La hipótesis de que Benedicto XVI sigue siendo el único Papa válido, y por tanto el Papa Francisco sería un Papa inválido, contradice no sólo la práctica probada y razonable de la gran tradición de la Iglesia, sino también el simple sentido común. Además, en este caso se absolutiza el aspecto de la legalidad, es decir, en nuestro caso de las normas humanas de renuncia y elección pontificia, en detrimento del bien de las almas, pues se crea la situación de incertidumbre sobre la validez de los actos de gobierno de la Iglesia y esto socava la naturaleza visible de la Iglesia, y se acerca a la mentalidad del sedevacantismo. El camino más seguro (vía tutior) y el ejemplo de la práctica constante de la gran tradición de la Iglesia deben seguirse también en nuestro caso presente.

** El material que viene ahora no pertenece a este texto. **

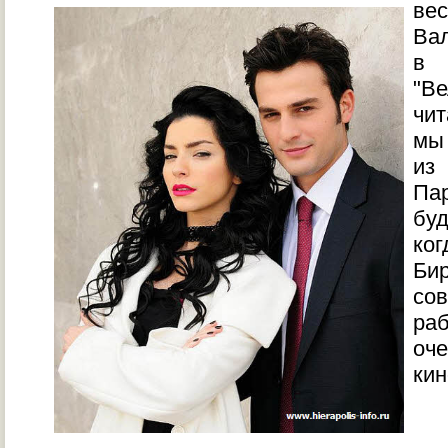
вес
Ва
в
"Ве
чи
мы
из
Пар
буд
ког
Би
со
раб
оч
кин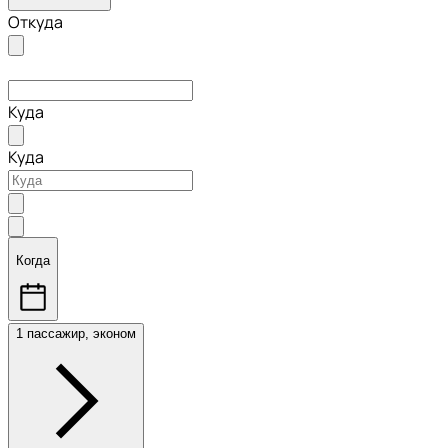
Откуда
Куда
Куда
Когда
1 пассажир, эконом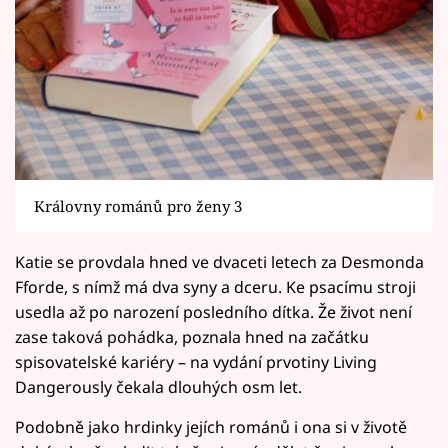
Královny románů pro ženy 3
Katie se provdala hned ve dvaceti letech za Desmonda
Fforde, s nímž má dva syny a dceru. Ke psacímu stroji
usedla až po narození posledního dítka. Že život není
zase taková pohádka, poznala hned na začátku
spisovatelské kariéry – na vydání prvotiny Living
Dangerously čekala dlouhých osm let.
Podobně jako hrdinky jejích románů i ona si v životě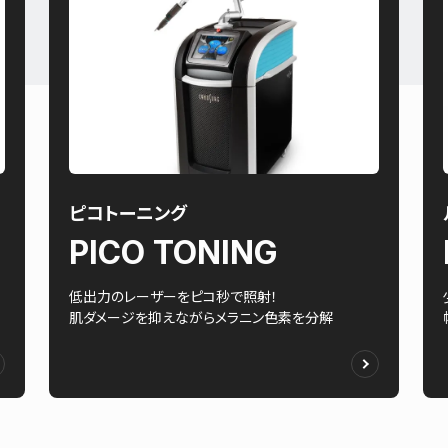
ピコトーニング
PICO TONING
低出力のレーザーをピコ秒で照射！
肌ダメージを抑えながらメラニン色素を分解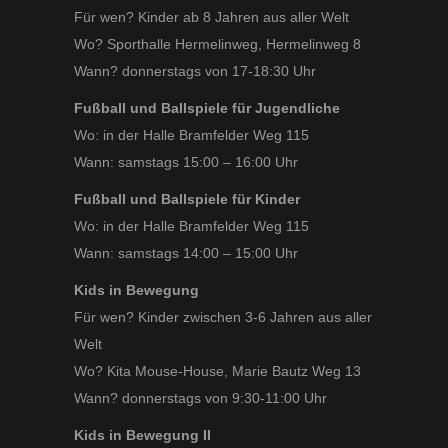
Für wen? Kinder ab 8 Jahren aus aller Welt
Wo? Sporthalle Hermelinweg, Hermelinweg 8
Wann? donnerstags von 17-18:30 Uhr
Fußball und Ballspiele für Jugendliche
Wo: in der Halle Bramfelder Weg 115
Wann: samstags 15:00 – 16:00 Uhr
Fußball und Ballspiele für Kinder
Wo: in der Halle Bramfelder Weg 115
Wann: samstags 14:00 – 15:00 Uhr
Kids in Bewegung
Für wen? Kinder zwischen 3-6 Jahren aus aller
Welt
Wo? Kita Mouse-House, Marie Bautz Weg 13
Wann? donnerstags von 9:30-11:00 Uhr
Kids in Bewegung II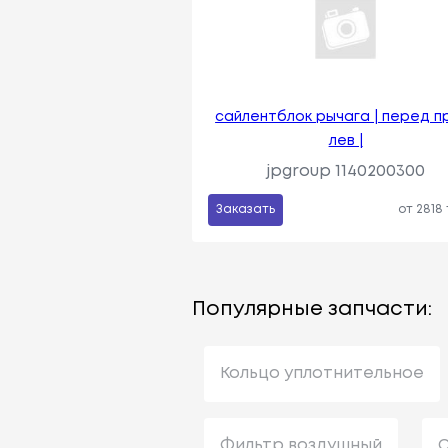
сайлентблок рычага | перед п
лев |
jpgroup 1140200300
Заказать
от 2818
Популярные запчасти:
Кольцо уплотнительное
Фильтр воздушный
С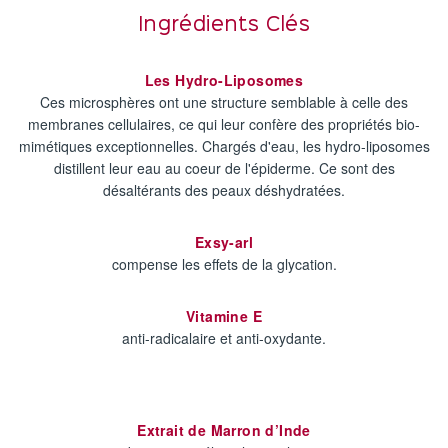
Ingrédients Clés
Les Hydro-Liposomes
Ces microsphères ont une structure semblable à celle des
membranes cellulaires, ce qui leur confère des propriétés bio-
mimétiques exceptionnelles. Chargés d'eau, les hydro-liposomes
distillent leur eau au coeur de l'épiderme. Ce sont des
désaltérants des peaux déshydratées.
Exsy-arl
compense les effets de la glycation.
Vitamine E
anti-radicalaire et anti-oxydante.
Extrait de Marron d’Inde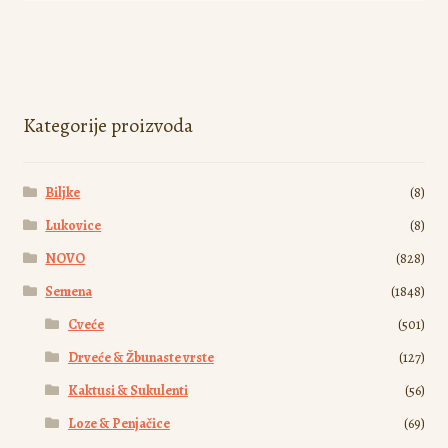
ima
više
varijanti.
Opcije
mogu
Kategorije proizvoda
biti
izabrane
Biljke
(8)
na
stranici
Lukovice
(8)
proizvoda.
NOVO
(828)
Semena
(1848)
Cveće
(501)
Drveće & Žbunaste vrste
(127)
Kaktusi & Sukulenti
(56)
Loze & Penjačice
(69)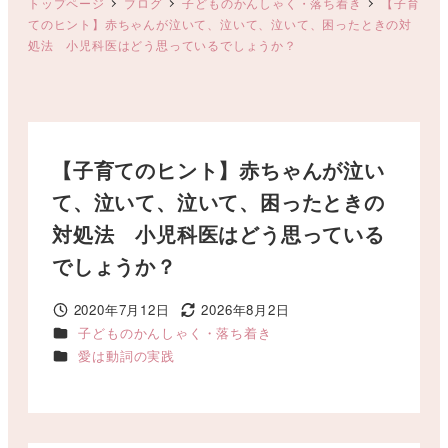
トップページ
ブログ
子どものかんしゃく・落ち着き
【子育
てのヒント】赤ちゃんが泣いて、泣いて、泣いて、困ったときの対
処法 小児科医はどう思っているでしょうか？
【子育てのヒント】赤ちゃんが泣い
て、泣いて、泣いて、困ったときの
対処法 小児科医はどう思っている
でしょうか？
2020年7月12日
2026年8月2日
投稿日
更新日
カテゴリー
子どものかんしゃく・落ち着き
カテゴリー
愛は動詞の実践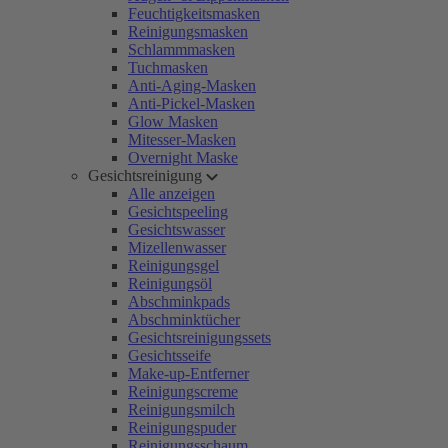
Feuchtigkeitsmasken
Reinigungsmasken
Schlammmasken
Tuchmasken
Anti-Aging-Masken
Anti-Pickel-Masken
Glow Masken
Mitesser-Masken
Overnight Maske
Gesichtsreinigung
Alle anzeigen
Gesichtspeeling
Gesichtswasser
Mizellenwasser
Reinigungsgel
Reinigungsöl
Abschminkpads
Abschminktücher
Gesichtsreinigungssets
Gesichtsseife
Make-up-Entferner
Reinigungscreme
Reinigungsmilch
Reinigungspuder
Reinigungsschaum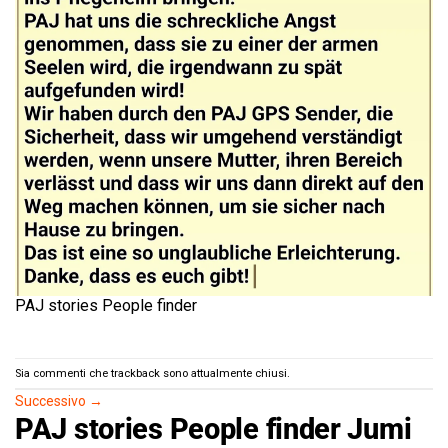
PAJ stories People finder
Sia commenti che trackback sono attualmente chiusi.
Successivo
→
PAJ stories People finder Jumi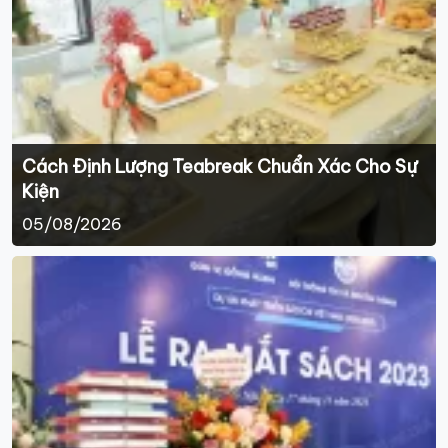
Cách Định Lượng Teabreak Chuẩn Xác Cho Sự
Kiện
05/08/2026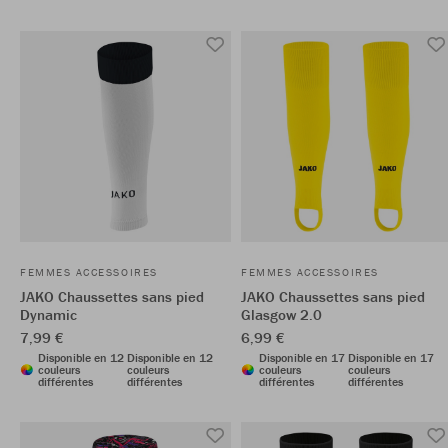
FEMMES ACCESSOIRES
FEMMES ACCESSOIRES
JAKO Chaussettes sans pied
JAKO Chaussettes sans pied
Dynamic
Glasgow 2.0
7,99 €
6,99 €
Disponible en 12
Disponible en 12
Disponible en 17
Disponible en 17
couleurs
couleurs
couleurs
couleurs
différentes
différentes
différentes
différentes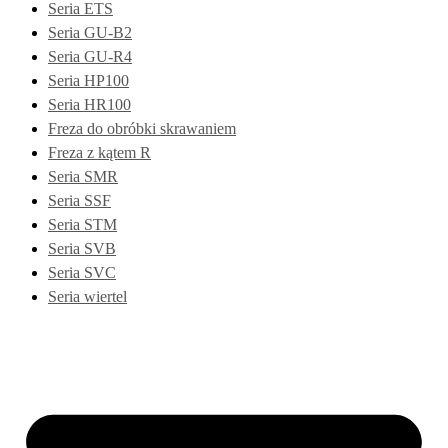
Seria ETS
Seria GU-B2
Seria GU-R4
Seria HP100
Seria HR100
Freza do obróbki skrawaniem
Freza z kątem R
Seria SMR
Seria SSF
Seria STM
Seria SVB
Seria SVC
Seria wiertel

El timón de la barca de la Iglesia tiene en sus manos a Nuestro Señor Jesucristo, incluso en las situaciones de mayor tempestad, como puede ser en tiempos de un Papa doctrinalmente ambiguo. Tales tormentas son relativamente cortas en comparación con otras grandes crisis durante los dos mil años de existencia de la Iglesia militante.

En medio de la confusión y de la tempestad en la vida de la Iglesia de nuestros días, Nuestro Señor se levantará y reprenderá a los vientos y al mar (ver Mt 8,24), y volverá a darse un tiempo de calma, seguridad doctrinal, sacralidad litúrgica y santidad de los sacerdotes, obispos y papas. Tenemos que renovar en medio de una situación que humanamente hablando parece impotente, nuestra fe inquebrantable en la verdad Divina de que las puertas del infierno nunca prevalecerán contra la Iglesia Católica.

+ Athanasius Schneider, Obispo Auxiliar de la Arquidiócesis de Santa María en Astana.